Si certains, comme Didier Drogba, sont d’accord, d’autres, comme Samuel Eto’o ou encore El Hadji Diouf, sont contre. Pour mieux vous faire comprendre ce débat et vous aider à y voire plus clair, la Rédaction d’AfriqueSports se penche sur la question pour vous livrer les avantages des deux possibilités qui s’offrent à l’Afrique. Dans cette Rubrique de « Débat de la semaine », deux journalistes, à savoir Carinos Chanhoun et Sobour Magadji, confrontent leurs idées.

Carinos Chanhoun : «La CAN chaque 4 ans avantage toutes les parties concernées»

Le premier à se lancer est Carinos.

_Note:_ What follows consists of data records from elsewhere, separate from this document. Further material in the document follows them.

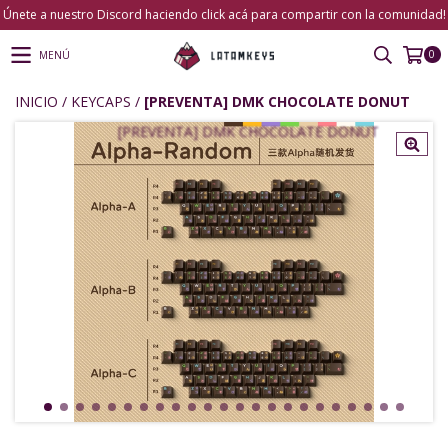
Únete a nuestro Discord haciendo click acá para compartir con la comunidad!
0
MENÚ
INICIO
/
KEYCAPS
/
[PREVENTA] DMK CHOCOLATE DONUT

Pour lui, pas de doute, une CAN à chaque 4ans va révolutionner la compétition et permettra une meilleure rentabilité. « Gianni Infantino invente la nécessité de rendre la CAN plus viable commercialement et attrayante d’où cette idée de jouer la CAN tous les 4 ans. Elle paraît farfelue pour beaucoup mais personnellement, je pense qu’il s’agit d’une brillante idée. Non seulement, la CAN se fera plus désirée chaque 4 ans par sa rareté, mais avantage toutes les parties concernées. 

D’abord, organiser la Coupe d’Afrique chaque 4 ans est plus rentable pour la CAF. Une petite comparaison : la CAN chaque 2 ans c’est 45 à 50 millions de dollars sur une édition alors que l’Euro 2016 en France a été évaluée à 1,93 milliard d’euros de chiffre d’affaires pour l’UEFA. C’est une différence énorme. Alors une rareté de la CAN s’impose. A chaque 4 ans, on pourrait s’attendre à ce qu’il y ait une augmentation assez importante des revenus et du chiffre d’affaires de la compétition.

Ensuite, cela permettra à la CAF et aux pays organisateurs de mieux préparer la compétition. Faut-il encore rappeler que depuis quelques années, cette compétition perd sa valeur avec le faux-bond de certains pays hôtes qui obligent l’instance à élaborer un plan B. Conséquences, la compétition se joue sur des pelouses pourries, dans des stades vides et honnêtement, ça perd sa saveur.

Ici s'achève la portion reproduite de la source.